Like all law, defamation law is a construct — its only reason to exist is to deliver a social good. In the case of Peter Dutton and Shane Bazzi, it’s not quite clear that the social good of the law outweighs the harm.
Peter Dutton won his defamation case against refugee advocate Shane Bazzi via a reasonably uncontroversial application of the law. This is the simple breakdown:
- Bazzi tweeted a link to a Guardian Australia article reporting Dutton’s claims that some female refugees on Nauru were making false rape allegations to try to get to Australia, and added his comment: “Peter Dutton is a rape apologist”

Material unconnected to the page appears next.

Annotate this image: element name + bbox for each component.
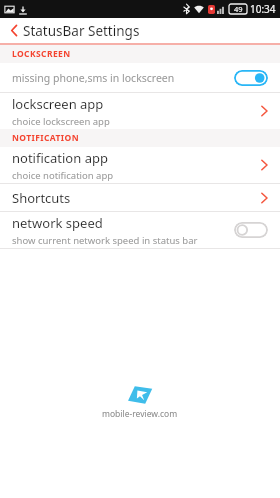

- The judge found that the meaning ordinary readers would have taken from the tweet was that Dutton is a person who excuses rape. That’s defamatory
- Bazzi’s defence was honest opinion; to succeed, the opinion must be based on true facts which are either stated or “notorious”

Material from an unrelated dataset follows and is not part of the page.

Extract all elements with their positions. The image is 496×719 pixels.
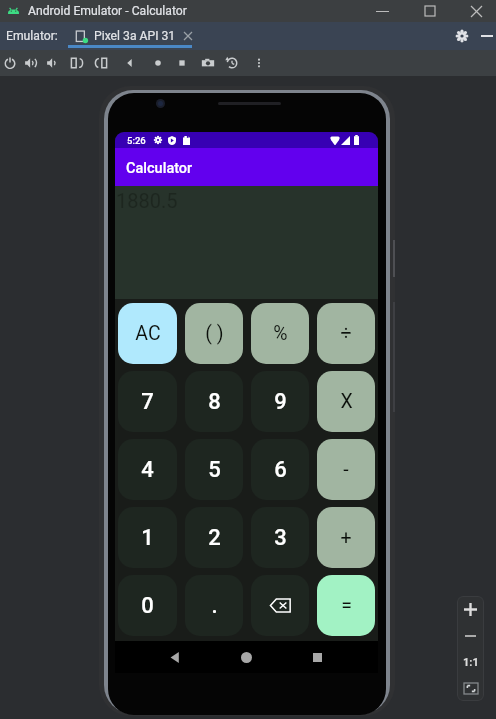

- The judge found that Bazzi didn’t honestly hold the opinion, partly because he suspected Bazzi didn’t actually know what “apologist” means (Bazzi had chosen not to give evidence)
- Most importantly, Bazzi’s opinion wasn’t sufficiently “based” on the notorious news about Dutton, i.e. his false rape accusation claims or his public comments about Brittany Higgins.
The last point was the critical one: Dutton had (notoriously) referred to Higgins’ rape allegation as a “she said, he said” matter, causing social media to light up at the time. However, the judge said, Dutton’s comment did not “say anything at all about his attitude to rape”. I have some difficulty with that — “he said, she said” has a long and insidious cultural history — but it’s possible to see how the judge concluded that Bazzi’s tweeted opinion was too much of a stretch from that foundation.
So, Dutton wins and gets the pathetically small damages award of $35,000 for what the judge found were his temporarily hurt feelings. Of actual damage to his reputation or harm to his career, there was no evidence. Dutton is at serious risk now of an adverse costs order; he’ll almost certainly end up well out of pocket. That is, for wider purposes, by the by.